EXERCISE DIRECTIONS - Begin at the line containing "10.22059/ijmge.2019.262989.594752" in the data below and go on through the line containing "Farzad Sotoudeh, mohammad ataei, Reza", repeating each line exactly; include both ends and no other line.

Content starts

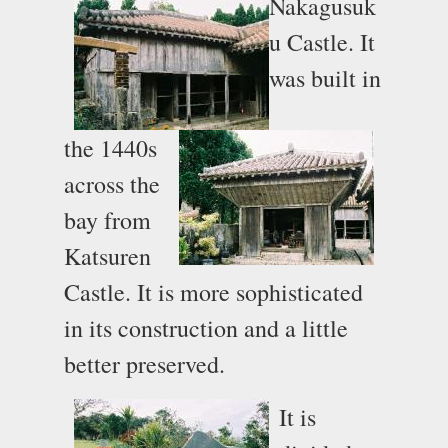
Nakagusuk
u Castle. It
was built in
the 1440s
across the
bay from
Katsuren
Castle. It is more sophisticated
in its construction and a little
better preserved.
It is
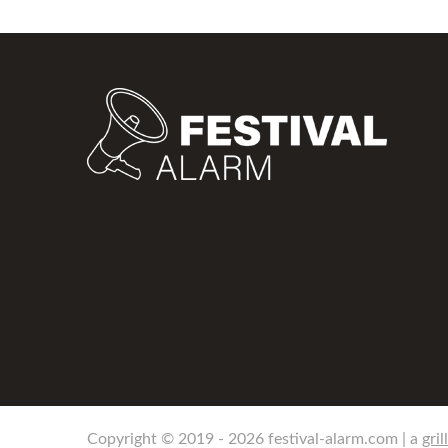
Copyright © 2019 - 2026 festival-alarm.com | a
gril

Content ends
Content starts

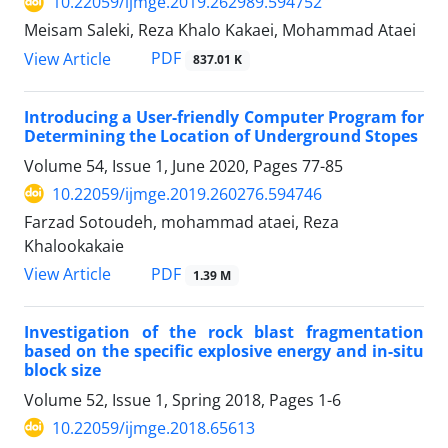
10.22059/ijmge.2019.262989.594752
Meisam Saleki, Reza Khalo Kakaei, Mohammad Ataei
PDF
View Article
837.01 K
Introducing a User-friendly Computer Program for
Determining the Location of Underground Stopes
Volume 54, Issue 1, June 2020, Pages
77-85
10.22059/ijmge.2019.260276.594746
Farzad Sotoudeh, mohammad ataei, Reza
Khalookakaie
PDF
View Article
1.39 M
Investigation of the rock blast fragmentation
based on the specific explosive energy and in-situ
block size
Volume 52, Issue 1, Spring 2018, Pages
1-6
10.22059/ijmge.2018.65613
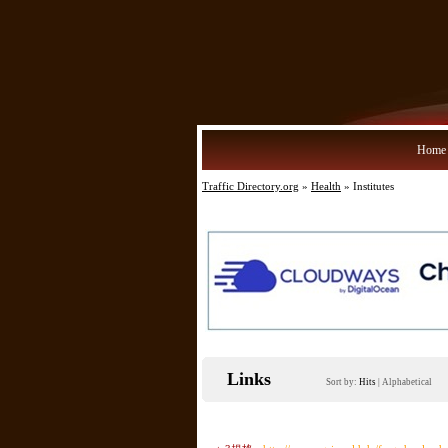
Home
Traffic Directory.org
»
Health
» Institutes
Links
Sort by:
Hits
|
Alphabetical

Content ends
Content starts

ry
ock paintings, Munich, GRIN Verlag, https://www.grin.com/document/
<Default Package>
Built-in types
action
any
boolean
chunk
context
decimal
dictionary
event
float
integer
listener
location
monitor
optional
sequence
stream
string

Content ends

RESPONSE TO THE TASK -
10.22059/ijmge.2019.262989.594752
Meisam Saleki, Reza Khalo Kakaei, Mohammad Ataei
PDF
View Article
837.01 K
Introducing a User-friendly Computer Program for
Determining the Location of Underground Stopes
Volume 54, Issue 1, June 2020, Pages
77-85
10.22059/ijmge.2019.260276.594746
Farzad Sotoudeh, mohammad ataei, Reza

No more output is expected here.